Any suggestions? Something kinda sizable to go with 10 tapajos in a 6foot 135. Its a show tank in a real estate office so I need some thing to use midwater with a little color. Some thing I can have a group of.
Thanks


----------



## BelieveInBlue (Jul 17, 2011)

Angels, large bodied tetras (bleeding heart, lemon, serpae, black phantom, colombian, black skirt, etc), BNP/otos, cories (kinda redundant tho since geos already sift the bottom), hatchets (if you have a tight lid).
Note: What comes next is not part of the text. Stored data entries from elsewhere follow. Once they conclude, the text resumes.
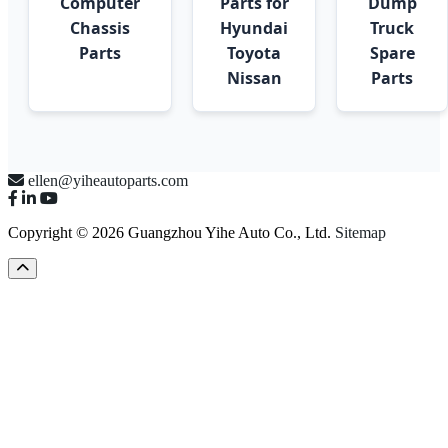
Computer
Parts for
Dump
Chassis
Hyundai
Truck
Parts
Toyota
Spare
Nissan
Parts
ellen@yiheautoparts.com
Copyright © 2026 Guangzhou Yihe Auto Co., Ltd.
Sitemap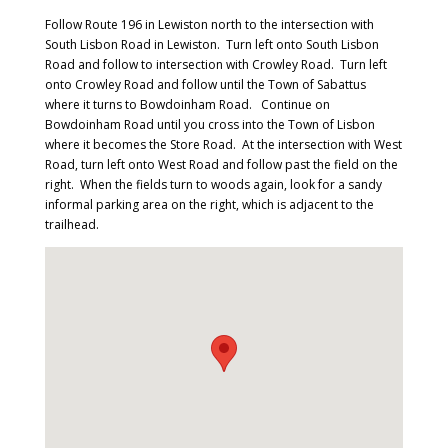
Follow Route 196 in Lewiston north to the intersection with
South Lisbon Road in Lewiston. Turn left onto South Lisbon
Road and follow to intersection with Crowley Road. Turn left
onto Crowley Road and follow until the Town of Sabattus
where it turns to Bowdoinham Road. Continue on
Bowdoinham Road until you cross into the Town of Lisbon
where it becomes the Store Road. At the intersection with West
Road, turn left onto West Road and follow past the field on the
right. When the fields turn to woods again, look for a sandy
informal parking area on the right, which is adjacent to the
trailhead.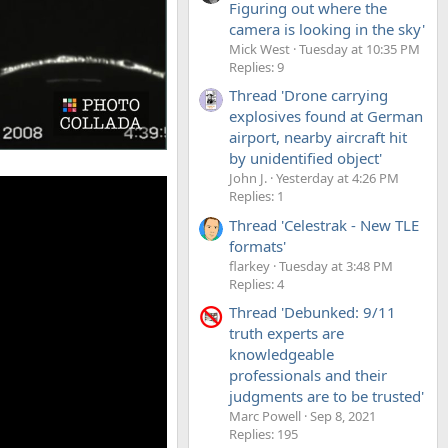
Figuring out where the
camera is looking in the sky'
Mick West
Tuesday at 10:35 PM
Replies: 9
Thread 'Drone carrying
explosives found at German
airport, nearby aircraft hit
by unidentified object'
John J.
Yesterday at 4:26 PM
Replies: 1
Thread 'Celestrak - New TLE
formats'
flarkey
Tuesday at 3:48 PM
Replies: 4
Thread 'Debunked: 9/11
truth experts are
knowledgeable
professionals and their
judgments are to be trusted'
Marc Powell
Sep 8, 2021
Replies: 195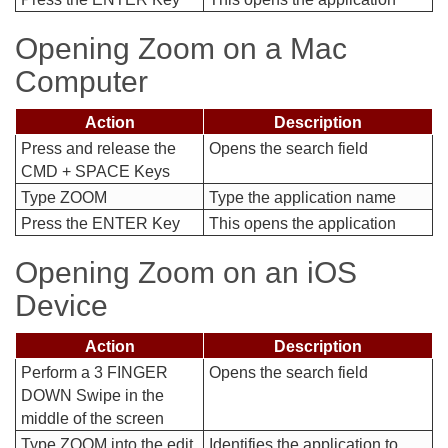
Opening Zoom on a Mac
Computer
Action
Description
Press and release the
Opens the search field
CMD + SPACE Keys
Type ZOOM
Type the application name
Press the ENTER Key
This opens the application
Opening Zoom on an iOS
Device
Action
Description
Perform a 3 FINGER
Opens the search field
DOWN Swipe in the
middle of the screen
Type ZOOM into the edit
Identifies the application to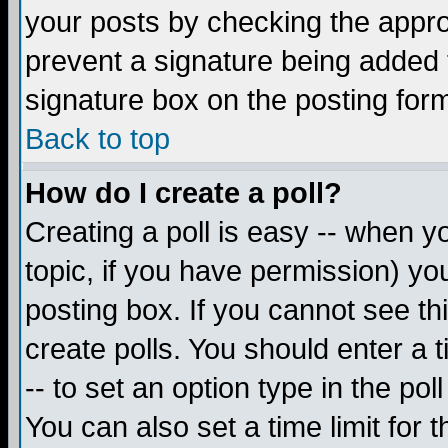
your posts by checking the appropr
prevent a signature being added 
signature box on the posting for
Back to top
How do I create a poll?
Creating a poll is easy -- when yo
topic, if you have permission) y
posting box. If you cannot see th
create polls. You should enter a ti
-- to set an option type in the pol
You can also set a time limit for t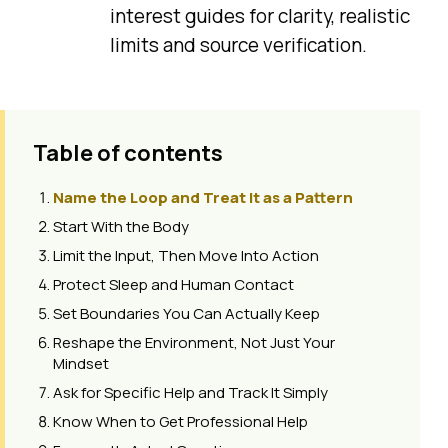
interest guides for clarity, realistic
limits and source verification.
Table of contents
Name the Loop and Treat It as a Pattern
Start With the Body
Limit the Input, Then Move Into Action
Protect Sleep and Human Contact
Set Boundaries You Can Actually Keep
Reshape the Environment, Not Just Your
Mindset
Ask for Specific Help and Track It Simply
Know When to Get Professional Help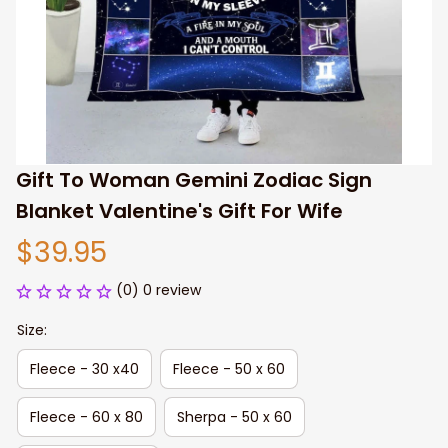
Gift To Woman Gemini Zodiac Sign 
Blanket Valentine's Gift For Wife
$39.95
(0) 0 review
Size:
Fleece - 30 x40
Fleece - 50 x 60
Fleece - 60 x 80
Sherpa - 50 x 60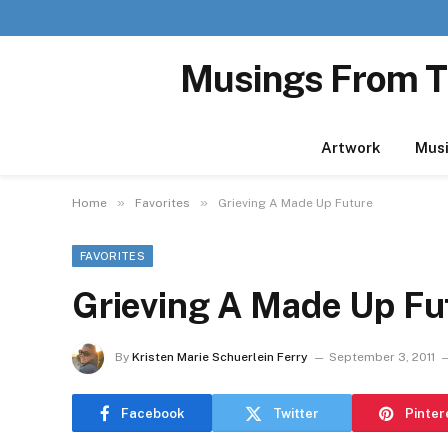
Musings From T
Artwork
Mus
»
»
Home
Favorites
Grieving A Made Up Future
FAVORITES
Grieving A Made Up Fu
By
Kristen Marie Schuerlein Ferry
September 3, 2011
Facebook
Twitter
Pinter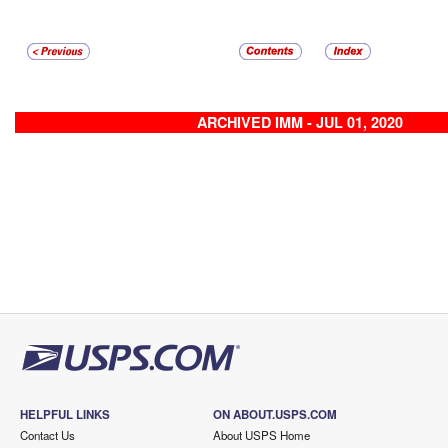
ARCHIVED IMM - JUL 01, 2020
HELPFUL LINKS
ON ABOUT.USPS.COM
Contact Us
About USPS Home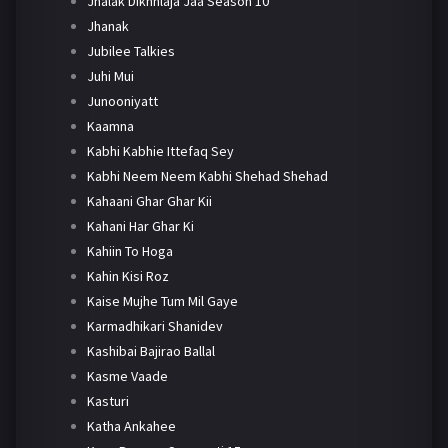
Jhalak Dikhhlaja Jaa Season 10
Jhanak
Jubilee Talkies
Juhi Mui
Junooniyatt
Kaamna
Kabhi Kabhie Ittefaq Sey
Kabhi Neem Neem Kabhi Shehad Shehad
Kahaani Ghar Ghar Kii
Kahani Har Ghar Ki
Kahiin To Hoga
Kahin Kisi Roz
Kaise Mujhe Tum Mil Gaye
Karmadhikari Shanidev
Kashibai Bajirao Ballal
Kasme Vaade
Kasturi
Katha Ankahee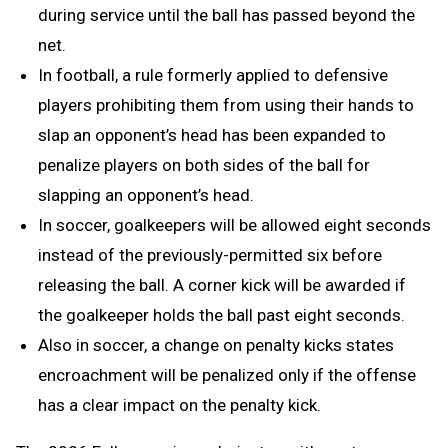
during service until the ball has passed beyond the
net.
In football, a rule formerly applied to defensive
players prohibiting them from using their hands to
slap an opponent’s head has been expanded to
penalize players on both sides of the ball for
slapping an opponent’s head.
In soccer, goalkeepers will be allowed eight seconds
instead of the previously-permitted six before
releasing the ball. A corner kick will be awarded if
the goalkeeper holds the ball past eight seconds.
Also in soccer, a change on penalty kicks states
encroachment will be penalized only if the offense
has a clear impact on the penalty kick.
You could have 8-10 nice sized angels for a top-dwelling centerpiece, then a large school of a SINGLE species of tetra to add movement.


----------



## 6stang9 (Oct 26, 2007)

I already have 7 angels but they are kind of slow moving and stay high in the tank. I also have 5 big 4" to 6" filament barbs but they also stay high in the water, and are too aggressive for smaller tetras. They pick them off one buy one. Need some kind of big cichlid thats not a sifter???


----------



## BelieveInBlue (Jul 17, 2011)

Maybe rainbow cichlids? Keyholes or rams may work too, but I think the geos might get a bit too aggressive for the dwarves. I had bleeding hearts with filament barbs, and they were fine, although the tetras were 2+ inches, and the barbs were ~4". You could also get some rainbowfish I suppose, although I prefer sticking with SA stuff (too late though I guess).


----------



## djoneser (Mar 20, 2008)

Sounds like you need something moderately fast at least. I would suggest one of the Giant Danio varieties or as previously suggested one of the rainbowfish varieties. I have a decent group of rainbowfish in with my clown loaches (and some cichlids) and they are very active.


----------



## MonteSS (Dec 8, 2008)

Expensive but....

Red line barb (AKA Torpedo barb or roseline shark)

.....Bill.


----------



## CrypticLifeStyle (Dec 14, 2009)

I dunno if your trying to stay within the same general bio-tope but maybe clown loaches? When i used to keep them they were always mid-bottom lvl, sifters like Geo's, the orange/red kind of goes with the color scheme & obviously they cover the group part.


----------



## 6stang9 (Oct 26, 2007)

Funny you say that, I just took out 11 clown loaches. It was too much for the geos to handle with 11 big clown loaches all over the substrate. They were awesome, but not with sand sifters. Haven't decided yet but leaning towards a group of Nic's or Rainbow cichlids.


----------



## BelieveInBlue (Jul 17, 2011)

Generally I try not to mix bottom dwelling cichlids with other bottom dwelling fish; it doesn't usually end well.


----------